Second application: Sum up the first application for $ i = 0$ to 9 via the Hockey stick identity again to get $ \sum_{i=0}^9 { 29 + i +1 \choose i } = {40 \choose 9 }$.

Approach 2: Find a combinatorial identity now that you know the expression is "nice".
You could modify the combinatorial identity for Hockey stick identity.

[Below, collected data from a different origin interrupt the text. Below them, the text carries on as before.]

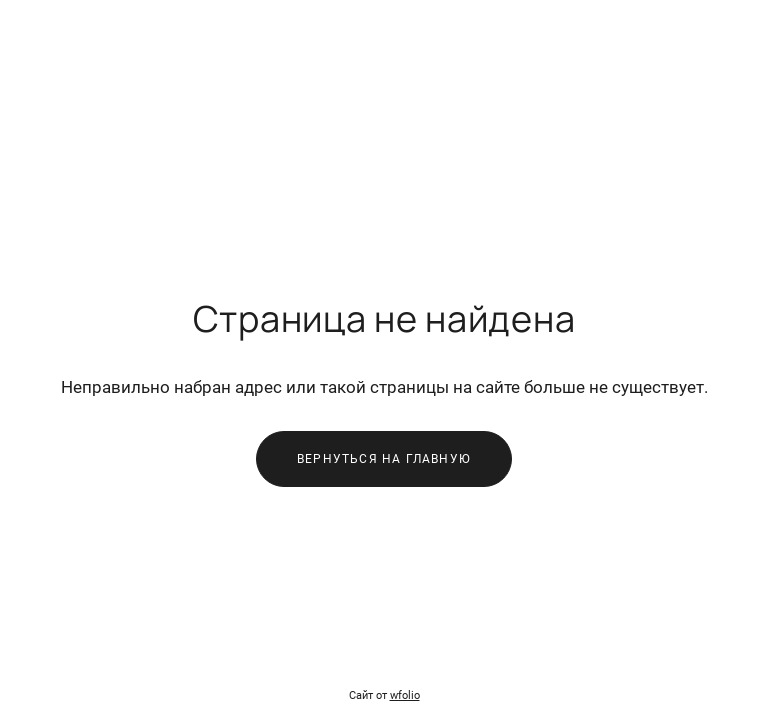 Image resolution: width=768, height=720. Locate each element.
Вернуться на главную (384, 459)
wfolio (405, 695) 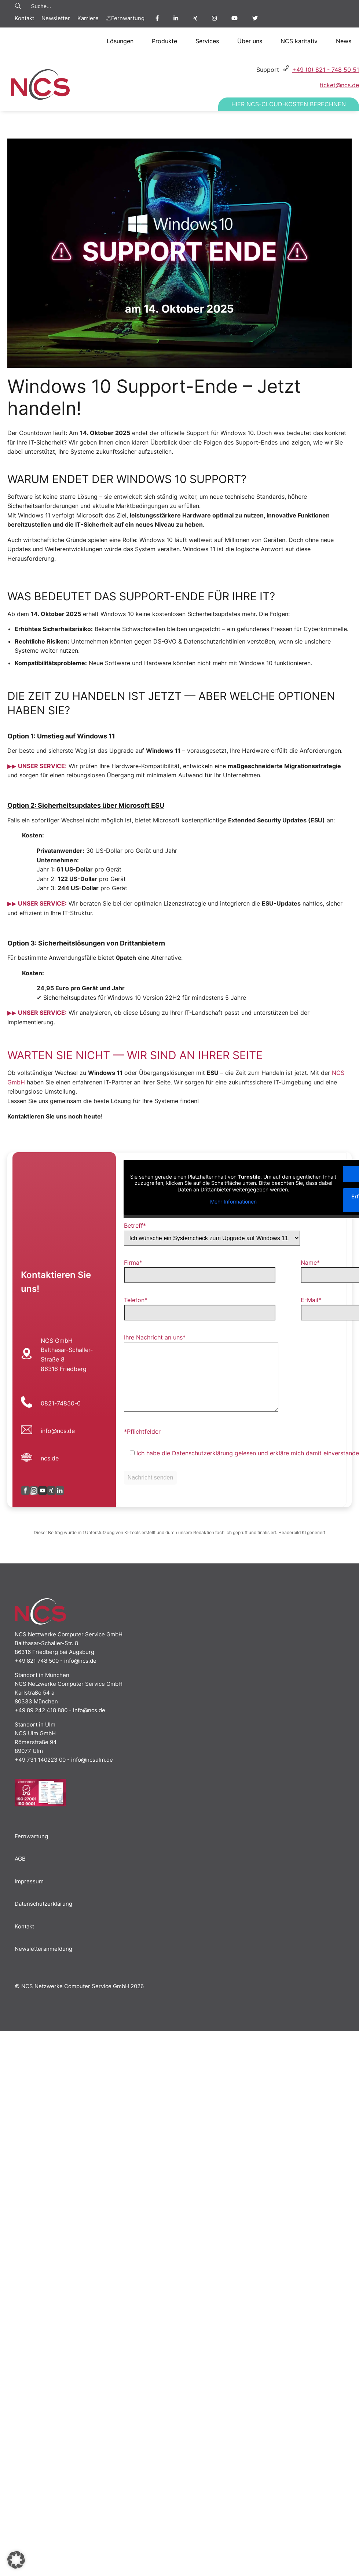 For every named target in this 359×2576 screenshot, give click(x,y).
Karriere (88, 18)
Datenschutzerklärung (43, 1903)
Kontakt (24, 18)
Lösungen (120, 41)
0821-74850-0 (61, 1403)
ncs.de (50, 1458)
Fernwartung (125, 18)
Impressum (29, 1881)
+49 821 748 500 (37, 1660)
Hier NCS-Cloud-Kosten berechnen (288, 104)
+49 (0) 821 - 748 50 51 (325, 69)
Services (207, 41)
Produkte (164, 41)
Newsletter (55, 18)
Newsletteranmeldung (43, 1948)
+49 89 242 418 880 (41, 1710)
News (343, 41)
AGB (20, 1858)
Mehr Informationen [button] (233, 1201)
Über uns (249, 41)
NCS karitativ (299, 41)
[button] (16, 2560) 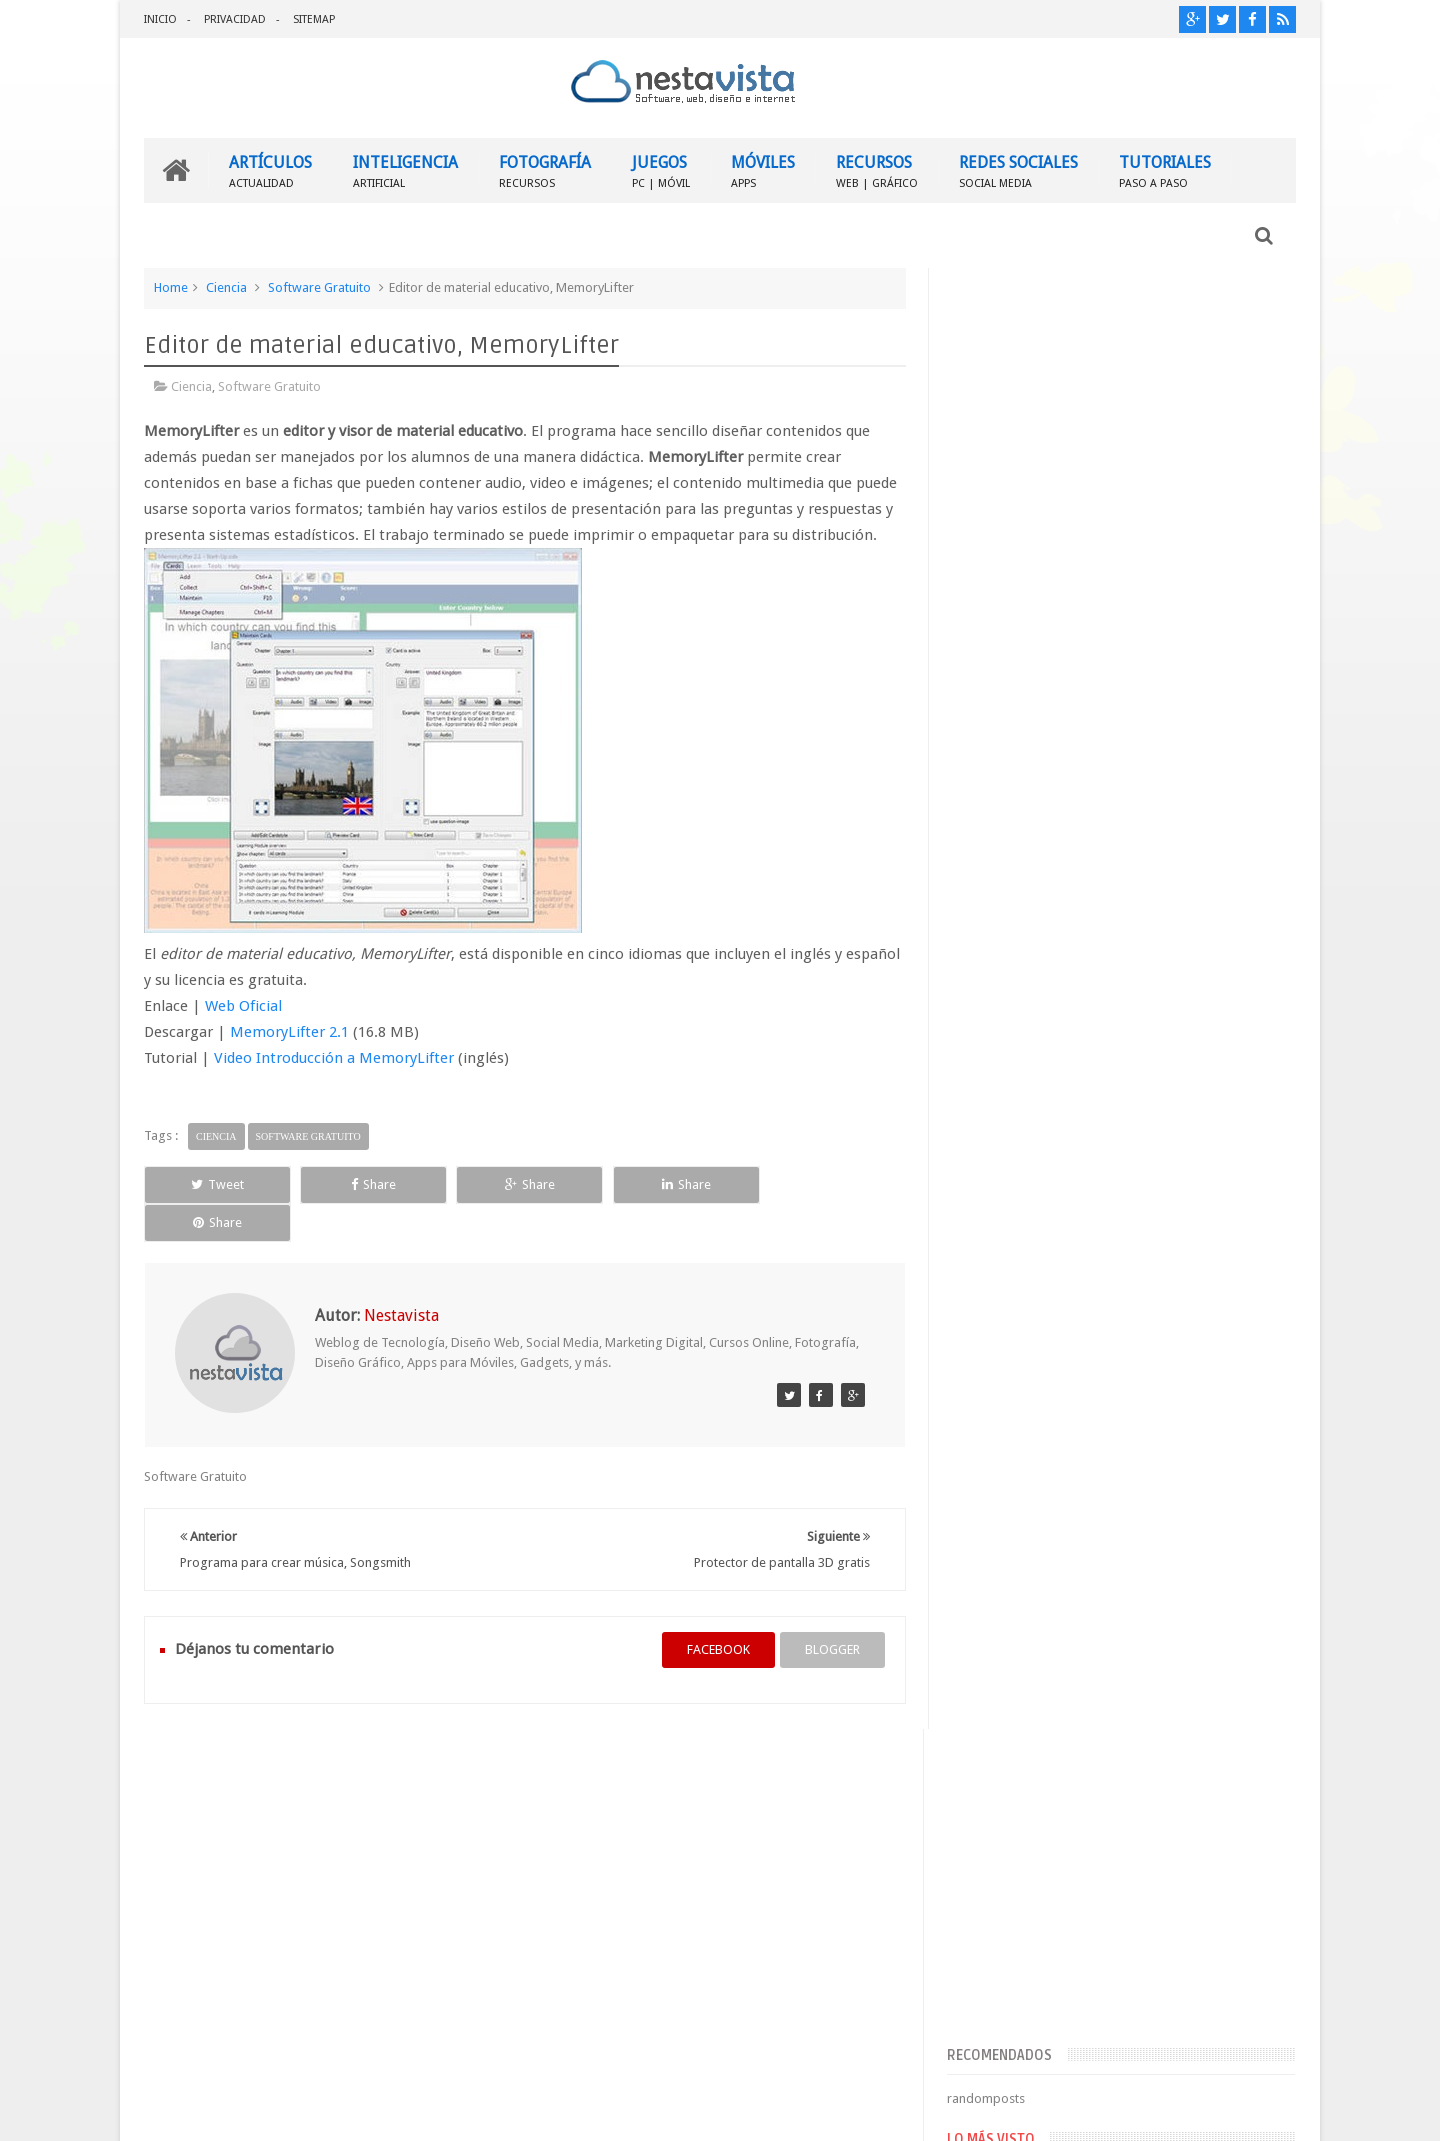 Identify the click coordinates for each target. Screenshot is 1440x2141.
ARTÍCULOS (270, 170)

Let us define $b=10$ and $a=30$, then you can obtain a generalized formula:

$$\sum _{i=1}^b i \binom{a+b-i-1}{b-i}=\binom{a+b}{b-1}{\color{lightgrey}{=\frac{\Gamma (a+b+1)}{\Gamma (a+2) \Gamma (b)}}}$$

Here $\Gamma (z)$ is the Euler Gamma function. You may verify it using Mathematica by:

FullSimplify[Sum[i*Binomial[a + b - 1 - i, b - i], {i, 1, b}]];

Inserting your concrete values leads to $273438880$.

An interesting reference might be the paper "Some Formulas for Sums of Binomial Coefficients and Gamma Functions", which deals with connections between the Gamma function and sums of binomial coefficients.